The contracts also required AMICO to maintain a letter of credit (LOC) for Manhattan Re, which Manhattan Re could draw on if AMICO defaulted on its obligations to third-party claimants. When AMICO notified Manhattan Re that it was unable to extend its LOC, Manhattan drew down the full amount of the LOC – more than $7 million – and put that money in a separate account called the AMICO Fund.

In 2007, Manhattan Re became insolvent and subsequently proposed rehabilitation. The Court of Chancery appointed a receiver to handle the rehabilitation. In its plan of rehabilitation, the receiver proposed that Manhattan Re use the AMICO Fund as unrestricted assets to satisfy the claims of all creditors. AMICO objected to the plan, contending that the AMICO Fund is restricted cash collateral that can only be used to pay AMICO’s reinsurance obligations as the reinsurer for Manhattan Re. Additionally, AMICO “moved to refer the parties to arbitration for a binding determination of ‘the proper amount of the AMICO Fund and the specific rights and obligations of the [r]eceiver and AMICO with respect thereto,” and for a preliminary injunction prohibiting the receiver from distributing those funds during the arbitration.

Legal Analysis

As a matter of first impression, the Court considered Delaware’s Uniform Insurers Liquidation Act (UILA), found within 18 Del. C. §§ 5901-5932, and determined that the legislature intended to give the Court of Chancery “original and exclusive jurisdiction over the in rem proceedings of the rehabilitation, [but] does not give the Court of Chancery exclusive jurisdiction over all claims brought against the insolvent insurer,” such as in personam claims.

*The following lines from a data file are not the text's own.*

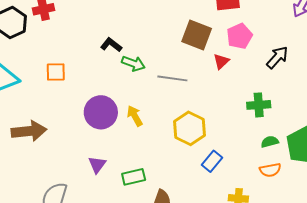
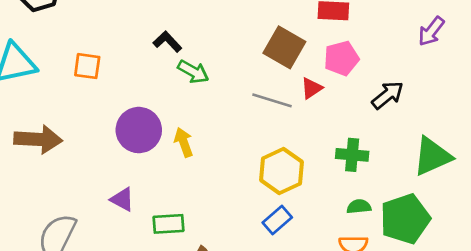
gray line: (172, 78) -> (272, 100), moved
yellow hexagon: (190, 128) -> (281, 171), moved
purple triangle: (97, 165) -> (122, 199), turned -48

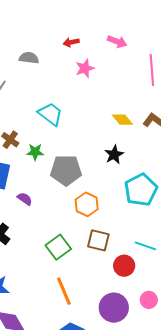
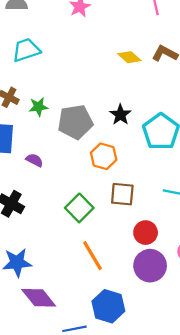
cyan trapezoid: (50, 114) -> (26, 50), moved, turned -48
black star: (114, 155) -> (120, 115), moved
red circle: (124, 266) -> (146, 233), moved

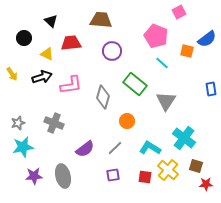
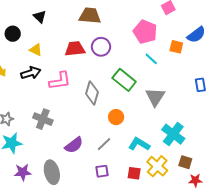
red trapezoid: (71, 43) -> (75, 49), moved

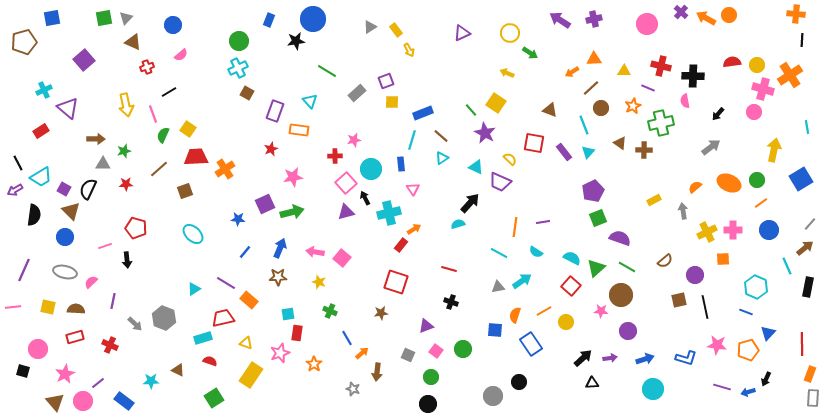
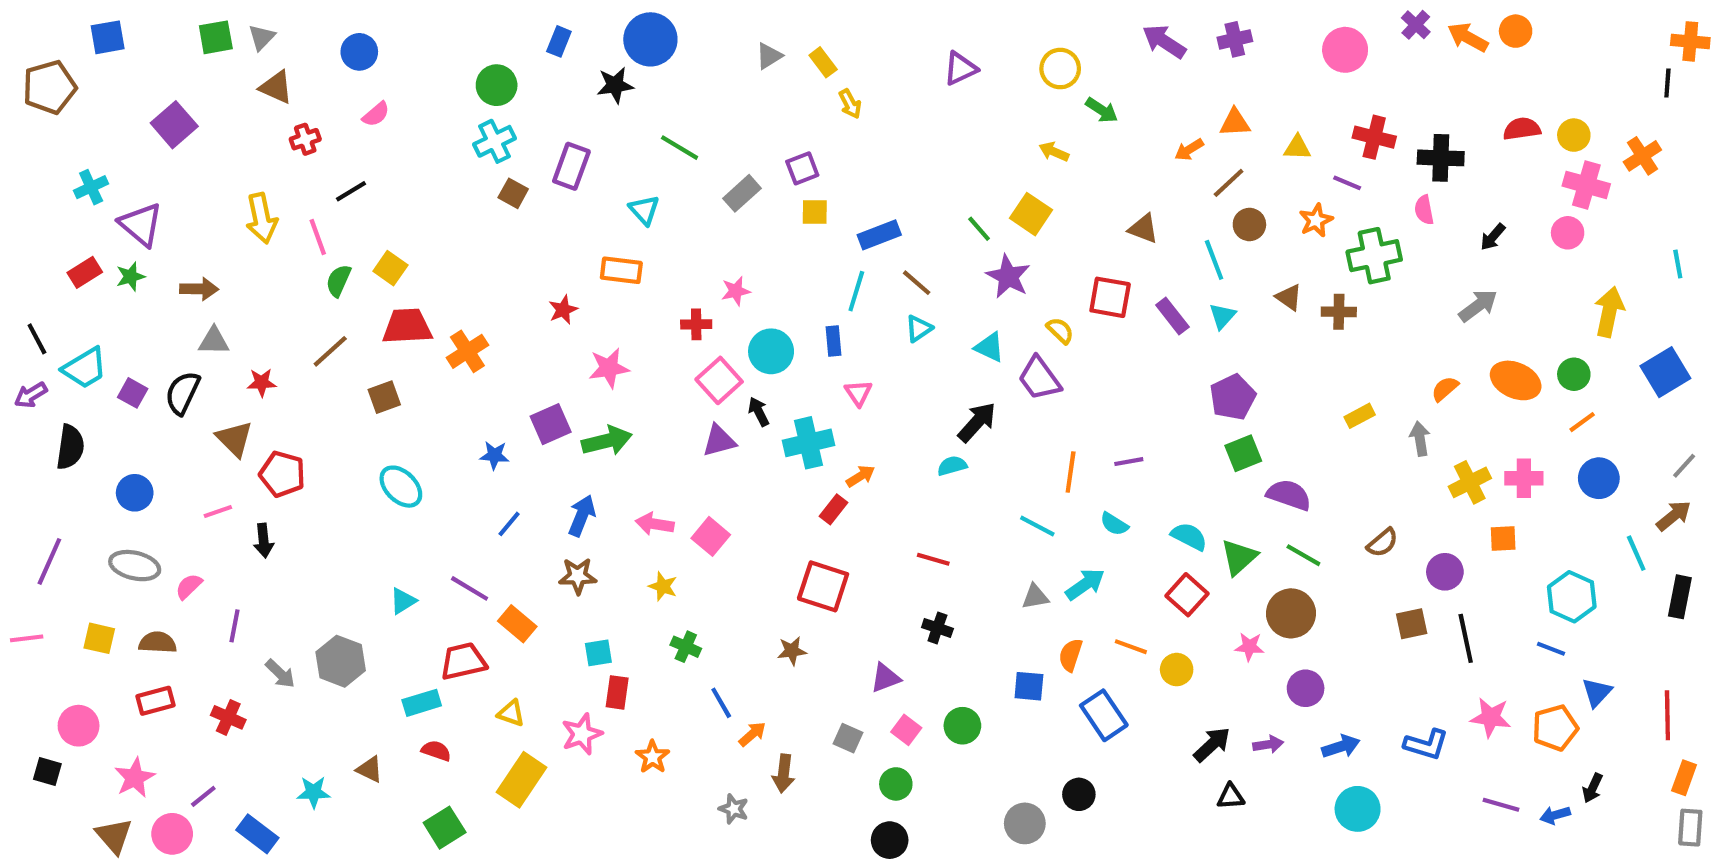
orange cross: (796, 14) -> (1690, 41), moved
orange cross: (790, 75) -> (1642, 156), size x0.7
purple rectangle: (275, 111) -> (571, 166), moved
green star: (124, 151) -> (131, 276), moved
purple trapezoid: (500, 182) -> (1039, 378), turned 30
brown triangle: (71, 211) -> (235, 439), moved
orange line: (544, 311) -> (1131, 647), turned 49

The Court noted that while the statute does not explicitly confer exclusive jurisdiction on the Court of Chancery, the statutory scheme suggests that the Court’s in rem jurisdiction is exclusive, and the jurisdiction over collateral proceedings is permissive; the main goal being the orderly liquidation or rehabilitation of the insurer.

AMICO’s claims against Manhattan Re were in personam claims, which the Court held could be referred to arbitration (pursuant to the original contracts executed in the 1970s between both parties’ successors). The Court could have decided to adjudicate the claims; however, because the parties previously agreed to arbitrate in a valid contract, and an arbitration panel is a “court” of competent jurisdiction, there was no reason to interfere with the terms negotiated and agreed by the parties. Further, the receiver assumes the position of the company and is obligated to honor the agreements of its predecessor.

The Court ruled that the receiver could continue to resolve the claims against Manhattan Re during the pendency of the arbitration, but stayed consideration of the receiver’s plan of rehabilitation until the arbitration was complete.